Details
-
Bug
-
Resolution: Fixed
-
Critical
-
7.6.0, 7.2.4
-
Untriaged
-
0
-
Unknown
Description
After MB-58069, the sys_cpu_utilization_rate and sysproc_cpu_utilization_rate metrics were replaced with Prometheus recording rules and started being derived from sys_cpu_seconds_total monotonic counters of time spent per CPU mode.
Since the old metrics were expressed in overall CPU utilisation (sys_cpu_utilization_rate, out of 100%) and (sysproc_cpu_utilization_rate, out of X00%, X = num CPUs), and the metrics sys_cpu_seconds_total are not, these had to be adapted.
To calculate the overall CPU utilisation, the recording rules use sys_cpu_host_cores_available to divide the seconds per CPU by (1s * num_cpus), resulting in value [0-100].
I've noticed in MB-60533, where the Xen HVM hypervisor is used, that the sys_cpu_host_cores_available can be reported as what appears to be the number of CPUs on the hypervisor host.
Checking /proc/interrupts and /proc/zoneinfo, or /sys/fs/cgroup/cpuset.cpus.effective:0-7, we see we have 8 CPUs. However, if we check Cpus_allowed_list for each process, we do see the number of CPUs on which tasks can be scheduled is 64. I'm not sure if that is what erlang uses for it's :erlang.system_info(:logical_processors).

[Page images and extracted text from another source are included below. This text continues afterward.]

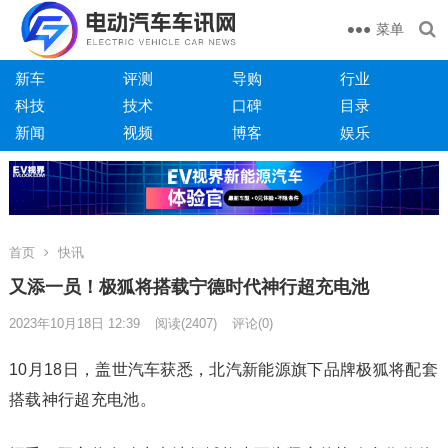
菜单
新车
评测
导购
行业
科技
技术
口碑
目录
新闻
视频
博客
娱乐
首页
快讯
又添一员！极狐将搭载宁德时代神行超充电池
2023年10月18日 12:39
阅读
(2407)
评论(0)
10月18日，盖世汽车获悉，北汽新能源旗下品牌极狐将配套
搭载神行超充电池。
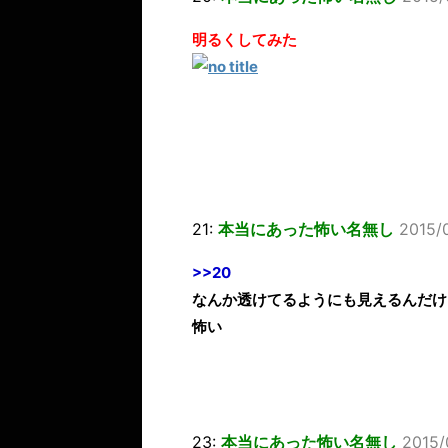
明るくしてみた
21:
本当にあった怖い名無し
2015/
>>20
なんか透けてるようにも見えるんだけ
怖い
23:
本当にあった怖い名無し
2015/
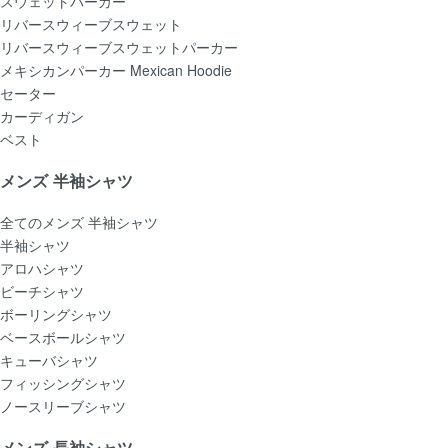
スウェットパーカー
リバースウィーブスウェット
リバースウィーブスウェットパーカー
メキシカンパーカー Mexican Hoodie
セーター
カーディガン
ベスト
メンズ 半袖シャツ
全てのメンズ 半袖シャツ
半袖シャツ
アロハシャツ
ビーチシャツ
ボーリングシャツ
ベースボールシャツ
キューバシャツ
フィッシングシャツ
ノースリーブシャツ
メンズ 長袖シャツ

The code is in a NIF here: https://github.com/erlang/otp/blob/413da54ce2eca7c40786871859b87930cc21d239/erts/lib_src/common/erl_misc_utils.c#L262
However, all of this seems to result in incorrect metrics. Here's a screenshot of:
- sys_cpu_utilization_rate = 94% (which uses max of values derived from 3. and 4.)
- sys_cpu_host_utilization_rate = 94% (which is based on 3.)
- 100 - (irate(sys_cpu_host_seconds_total{mode=`idle`}[30s]) / ignoring(name,mode) sys_cpu_host_cores_available * 100) (which is the LHS of the sys_cpu_utilization_rate max())
- irate(sys_cpu_cgroup_seconds_total{mode=`usage`}[30s]) / ignoring(name,mode) sys_cpu_cores_available * 100 (which is the RHS of the sys_cpu_utilization_rate max())
- sys_cpu_cores_available = 8 (the VM guest)
- sys_cpu_host_cores_available = 64 (the VM host)
In this instance, I believe the correct value to display for both cpu utilisation rates is 52.6. If we sum the processes tracked by sys_cpuproc_utilisation_rate, the result is ~400% which is also 50% of 8 CPUs. However, 94.5 is displayed instead, which is the result of dividing by 64 and subtracting that from 1, resulting in a larger value.